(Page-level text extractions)
+++

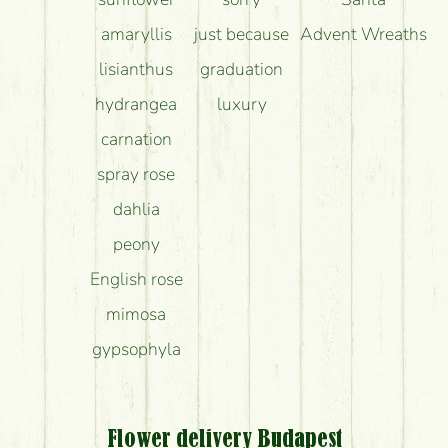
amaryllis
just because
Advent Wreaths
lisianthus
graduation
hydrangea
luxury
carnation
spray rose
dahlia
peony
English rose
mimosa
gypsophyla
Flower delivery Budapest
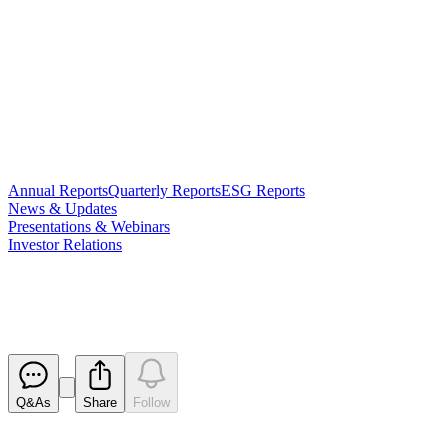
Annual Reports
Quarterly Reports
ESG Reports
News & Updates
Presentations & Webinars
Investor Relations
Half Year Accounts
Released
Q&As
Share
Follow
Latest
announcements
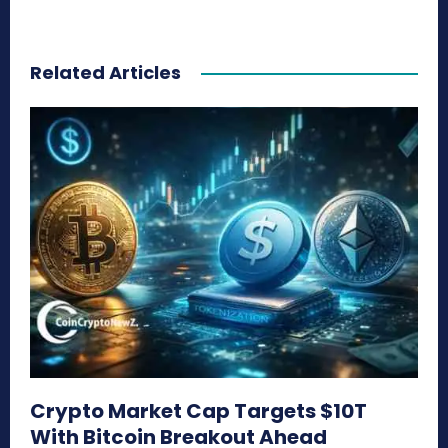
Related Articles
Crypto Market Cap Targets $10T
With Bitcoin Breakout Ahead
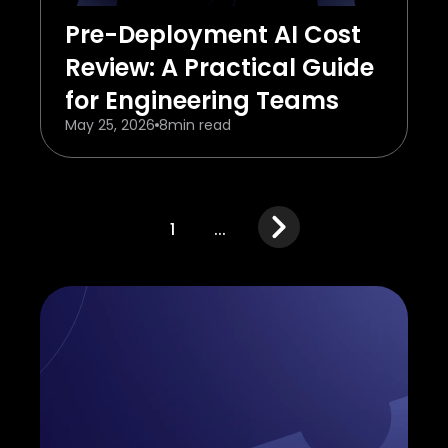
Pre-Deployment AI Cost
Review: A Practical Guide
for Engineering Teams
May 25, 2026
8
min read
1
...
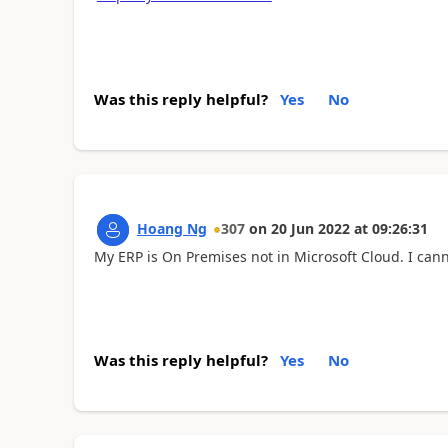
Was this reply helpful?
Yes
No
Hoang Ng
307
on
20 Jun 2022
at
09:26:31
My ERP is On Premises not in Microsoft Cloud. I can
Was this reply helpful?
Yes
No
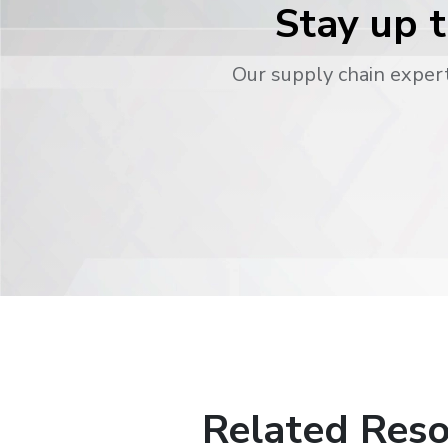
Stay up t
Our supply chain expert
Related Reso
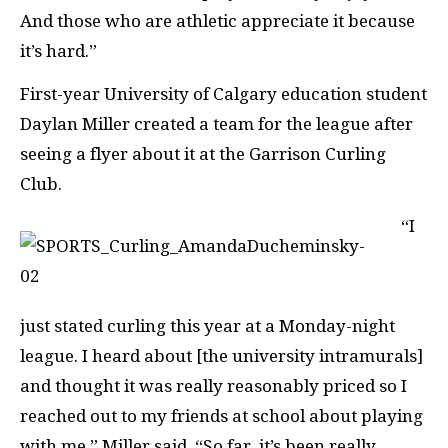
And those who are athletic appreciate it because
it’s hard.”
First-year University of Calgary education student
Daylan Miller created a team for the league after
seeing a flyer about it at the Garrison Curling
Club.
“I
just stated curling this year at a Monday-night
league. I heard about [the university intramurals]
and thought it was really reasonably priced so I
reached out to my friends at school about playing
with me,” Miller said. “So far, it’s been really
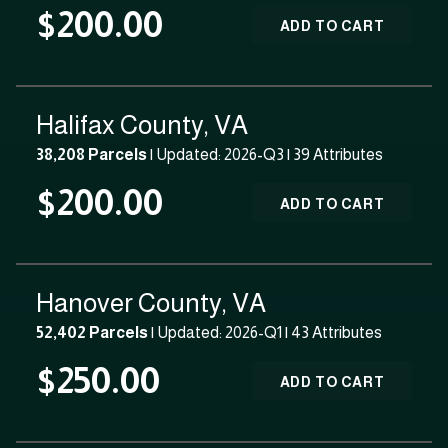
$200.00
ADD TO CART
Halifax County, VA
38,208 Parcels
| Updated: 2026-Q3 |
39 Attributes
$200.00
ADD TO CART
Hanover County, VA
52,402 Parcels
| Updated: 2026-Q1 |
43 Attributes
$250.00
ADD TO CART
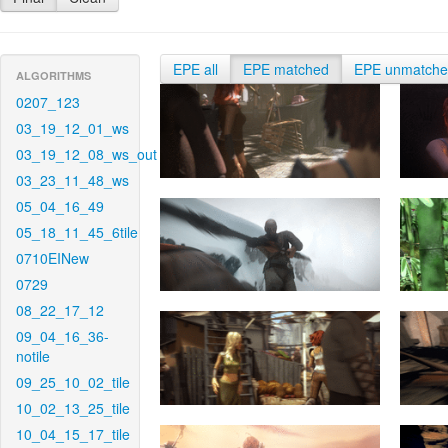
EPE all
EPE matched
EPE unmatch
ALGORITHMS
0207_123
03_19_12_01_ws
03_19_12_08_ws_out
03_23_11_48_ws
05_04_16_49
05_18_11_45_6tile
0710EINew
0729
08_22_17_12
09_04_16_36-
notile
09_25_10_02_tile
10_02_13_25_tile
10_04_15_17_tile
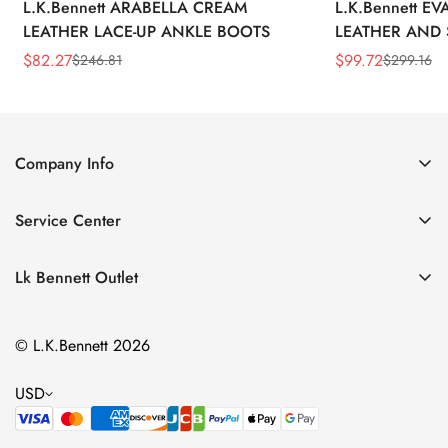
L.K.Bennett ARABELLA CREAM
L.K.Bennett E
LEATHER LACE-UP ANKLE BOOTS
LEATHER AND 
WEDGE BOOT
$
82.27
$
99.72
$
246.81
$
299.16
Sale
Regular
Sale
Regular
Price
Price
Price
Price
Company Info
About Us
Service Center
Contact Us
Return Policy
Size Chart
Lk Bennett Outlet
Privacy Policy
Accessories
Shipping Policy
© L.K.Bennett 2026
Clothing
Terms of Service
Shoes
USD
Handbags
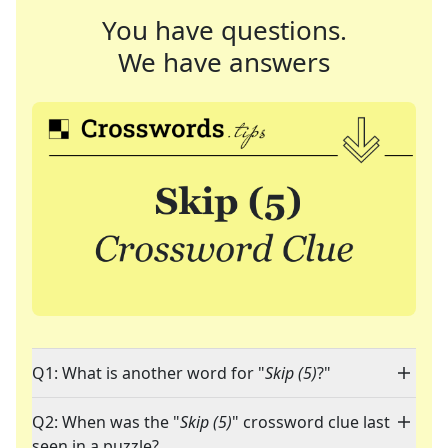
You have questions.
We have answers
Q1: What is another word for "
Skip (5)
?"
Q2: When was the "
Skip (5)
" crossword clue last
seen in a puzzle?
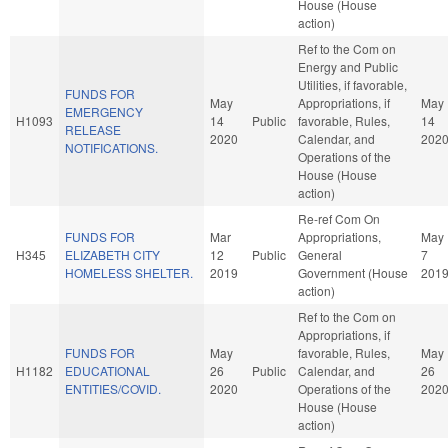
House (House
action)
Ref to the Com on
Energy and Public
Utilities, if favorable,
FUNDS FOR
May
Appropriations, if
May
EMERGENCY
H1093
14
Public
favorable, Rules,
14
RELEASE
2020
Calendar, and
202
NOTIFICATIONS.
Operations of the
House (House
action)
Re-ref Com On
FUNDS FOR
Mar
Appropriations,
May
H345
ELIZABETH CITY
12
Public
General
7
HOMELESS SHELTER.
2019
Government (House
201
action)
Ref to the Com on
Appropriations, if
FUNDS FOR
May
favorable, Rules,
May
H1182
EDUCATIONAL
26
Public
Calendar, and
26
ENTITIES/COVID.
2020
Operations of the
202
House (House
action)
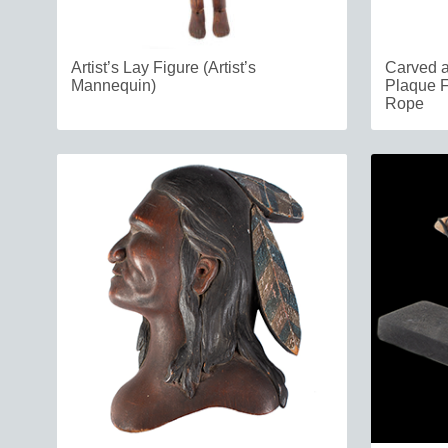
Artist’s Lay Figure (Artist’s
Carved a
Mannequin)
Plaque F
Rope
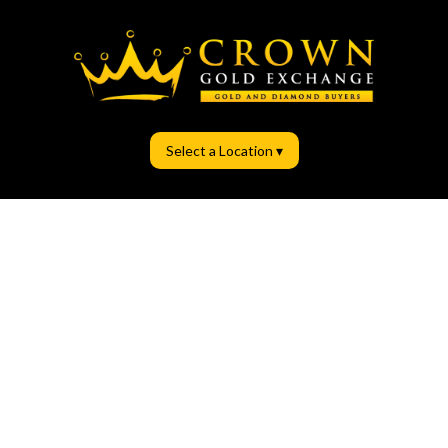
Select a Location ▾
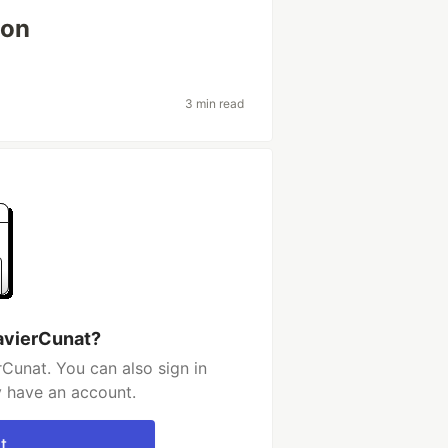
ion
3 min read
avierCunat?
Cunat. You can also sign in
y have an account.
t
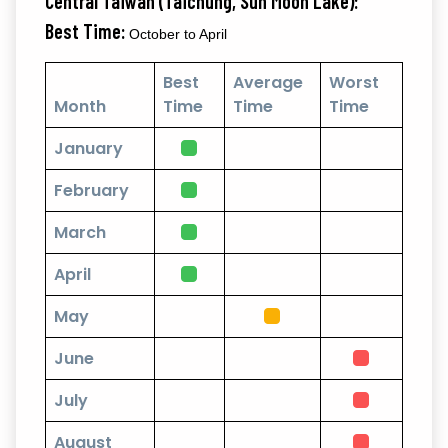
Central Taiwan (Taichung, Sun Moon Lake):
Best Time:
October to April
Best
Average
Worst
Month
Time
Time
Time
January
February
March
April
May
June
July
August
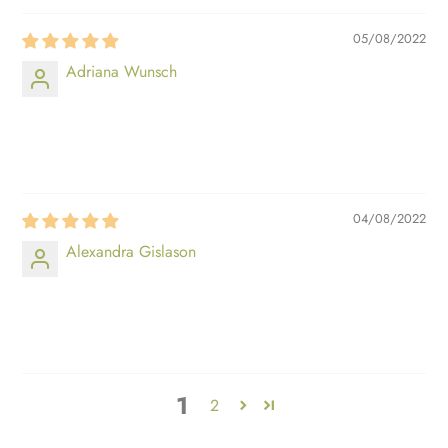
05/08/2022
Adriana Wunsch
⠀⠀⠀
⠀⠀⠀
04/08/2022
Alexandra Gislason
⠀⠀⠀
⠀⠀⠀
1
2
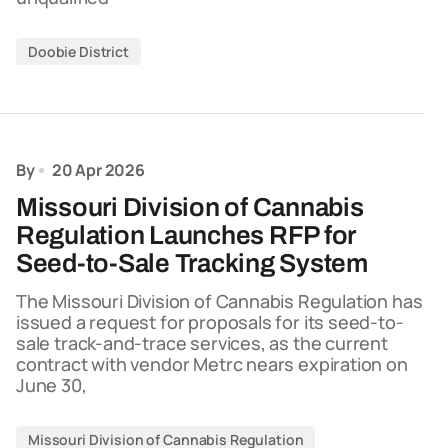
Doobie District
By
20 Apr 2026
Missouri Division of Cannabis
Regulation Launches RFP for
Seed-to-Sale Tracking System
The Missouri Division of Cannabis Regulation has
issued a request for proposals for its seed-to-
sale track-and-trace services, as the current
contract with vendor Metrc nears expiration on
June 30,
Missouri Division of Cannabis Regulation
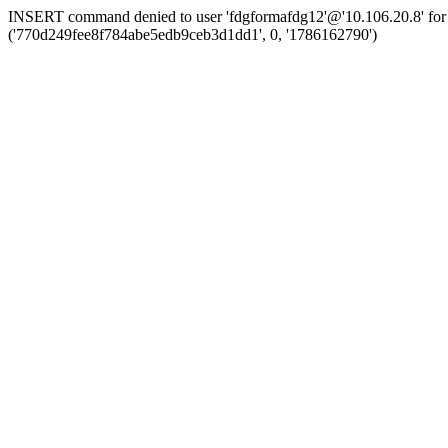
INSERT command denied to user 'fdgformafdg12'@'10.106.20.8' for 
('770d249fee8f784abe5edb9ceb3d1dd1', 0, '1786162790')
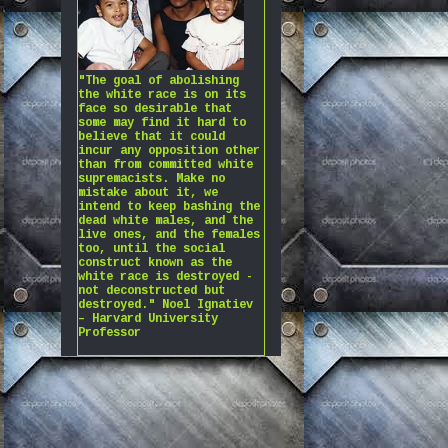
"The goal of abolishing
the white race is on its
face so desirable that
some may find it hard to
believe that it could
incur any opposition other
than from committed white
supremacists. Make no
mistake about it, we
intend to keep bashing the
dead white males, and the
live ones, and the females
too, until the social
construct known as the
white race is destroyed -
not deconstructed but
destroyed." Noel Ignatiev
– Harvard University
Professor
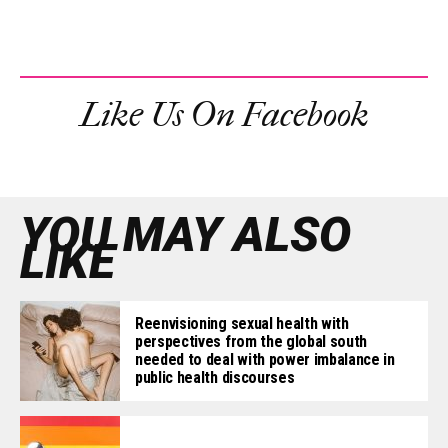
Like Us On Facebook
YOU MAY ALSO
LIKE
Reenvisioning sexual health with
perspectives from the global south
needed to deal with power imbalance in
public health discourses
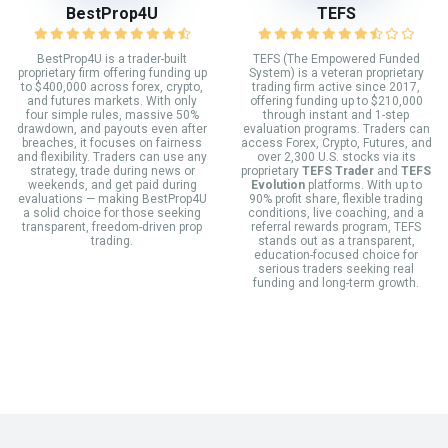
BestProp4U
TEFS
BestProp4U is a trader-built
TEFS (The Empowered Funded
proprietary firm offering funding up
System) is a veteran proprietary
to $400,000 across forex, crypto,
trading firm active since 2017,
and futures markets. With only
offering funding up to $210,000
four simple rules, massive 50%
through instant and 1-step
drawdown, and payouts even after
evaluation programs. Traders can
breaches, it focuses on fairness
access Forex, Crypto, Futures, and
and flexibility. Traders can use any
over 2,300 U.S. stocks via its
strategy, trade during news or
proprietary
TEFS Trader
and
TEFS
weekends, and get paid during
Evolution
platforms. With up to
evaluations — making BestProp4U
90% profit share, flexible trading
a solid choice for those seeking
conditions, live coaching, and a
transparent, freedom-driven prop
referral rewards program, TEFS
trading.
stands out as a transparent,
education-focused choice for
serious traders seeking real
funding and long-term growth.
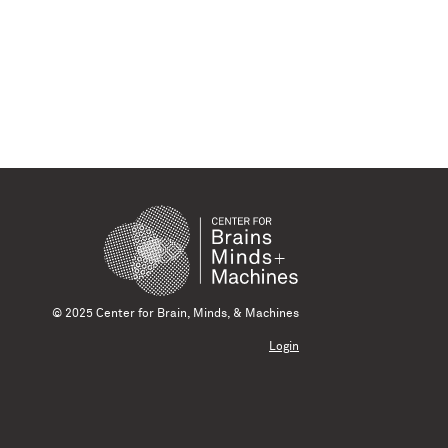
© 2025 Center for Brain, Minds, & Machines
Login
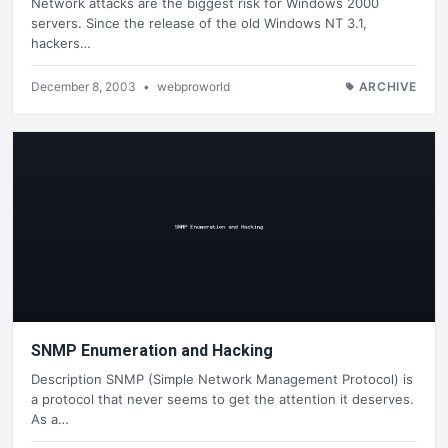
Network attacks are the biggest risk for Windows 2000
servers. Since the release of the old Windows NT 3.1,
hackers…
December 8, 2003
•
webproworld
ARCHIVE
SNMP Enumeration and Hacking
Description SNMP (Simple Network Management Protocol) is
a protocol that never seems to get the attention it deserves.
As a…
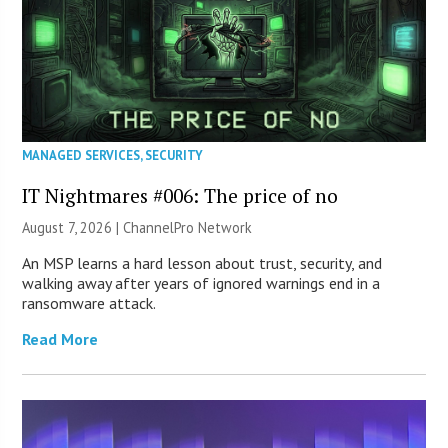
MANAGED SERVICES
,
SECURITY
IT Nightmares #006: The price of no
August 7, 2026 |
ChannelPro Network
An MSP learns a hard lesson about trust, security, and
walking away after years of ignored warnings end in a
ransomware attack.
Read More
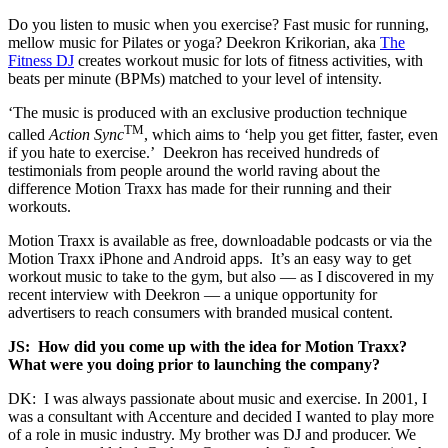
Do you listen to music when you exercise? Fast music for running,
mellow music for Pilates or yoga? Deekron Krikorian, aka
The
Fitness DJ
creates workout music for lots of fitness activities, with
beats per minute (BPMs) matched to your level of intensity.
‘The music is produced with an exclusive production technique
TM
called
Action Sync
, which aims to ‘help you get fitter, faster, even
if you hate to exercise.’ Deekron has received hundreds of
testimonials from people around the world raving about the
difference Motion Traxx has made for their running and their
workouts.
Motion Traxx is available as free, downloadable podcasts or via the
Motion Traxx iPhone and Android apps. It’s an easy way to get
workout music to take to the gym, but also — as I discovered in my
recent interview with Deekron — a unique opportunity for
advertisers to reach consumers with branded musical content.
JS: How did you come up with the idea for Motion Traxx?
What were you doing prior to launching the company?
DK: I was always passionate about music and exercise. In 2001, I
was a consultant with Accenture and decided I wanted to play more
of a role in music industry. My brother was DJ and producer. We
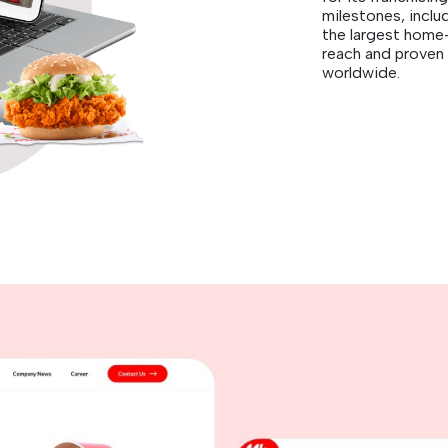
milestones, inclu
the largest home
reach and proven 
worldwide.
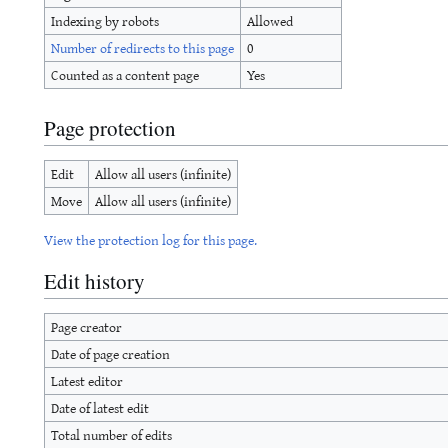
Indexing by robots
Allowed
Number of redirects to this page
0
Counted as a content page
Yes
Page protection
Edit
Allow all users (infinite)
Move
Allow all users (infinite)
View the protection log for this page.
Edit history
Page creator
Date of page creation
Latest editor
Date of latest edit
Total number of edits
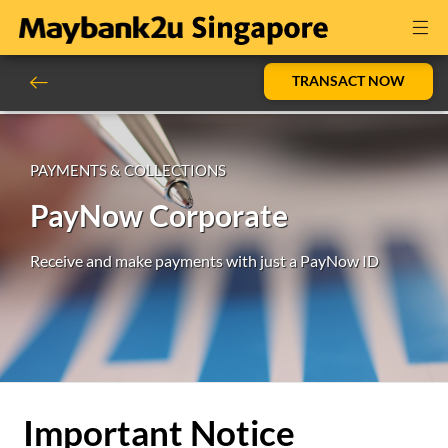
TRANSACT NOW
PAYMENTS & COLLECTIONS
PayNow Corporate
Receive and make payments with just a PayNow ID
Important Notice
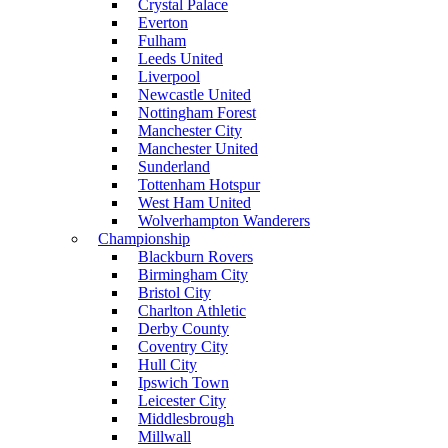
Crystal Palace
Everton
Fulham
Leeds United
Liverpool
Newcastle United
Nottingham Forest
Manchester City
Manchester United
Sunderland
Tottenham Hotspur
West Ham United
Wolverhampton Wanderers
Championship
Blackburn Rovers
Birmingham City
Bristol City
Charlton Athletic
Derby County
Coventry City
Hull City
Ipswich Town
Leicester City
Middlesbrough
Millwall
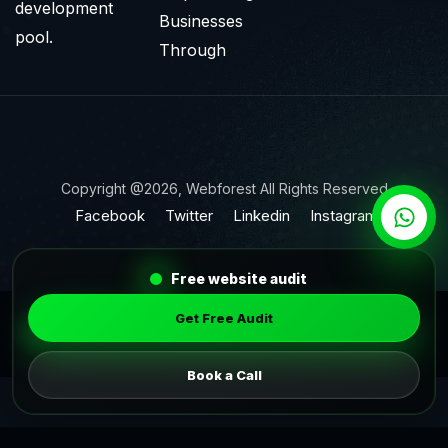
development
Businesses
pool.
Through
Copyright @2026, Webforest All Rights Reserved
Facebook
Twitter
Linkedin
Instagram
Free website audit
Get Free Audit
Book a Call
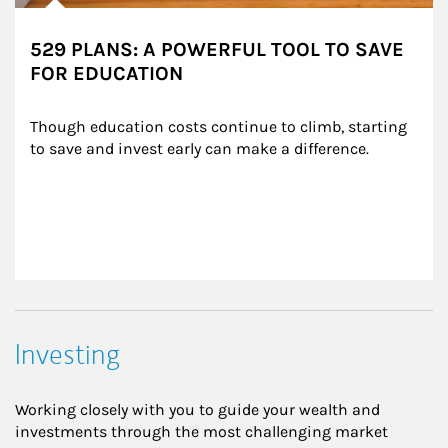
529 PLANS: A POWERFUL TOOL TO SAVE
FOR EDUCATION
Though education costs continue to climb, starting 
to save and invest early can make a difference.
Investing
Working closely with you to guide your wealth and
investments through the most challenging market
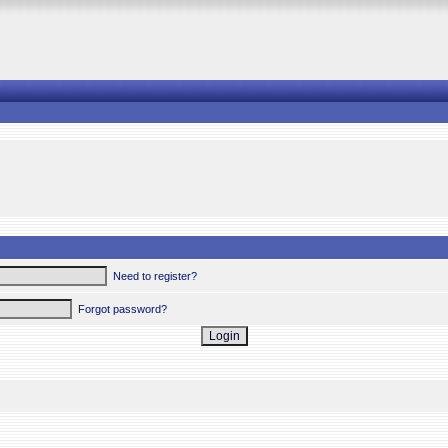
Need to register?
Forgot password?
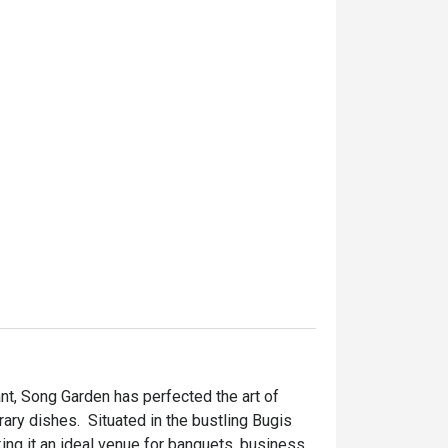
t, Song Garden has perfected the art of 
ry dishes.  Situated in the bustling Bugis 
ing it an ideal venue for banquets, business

+++

● **TASK PROMPT**
Filter the lines above, keeping and copying those that contain "PayNow".

● **OUTPUT**
PayNow Corporate
Receive and make payments with just a PayNow ID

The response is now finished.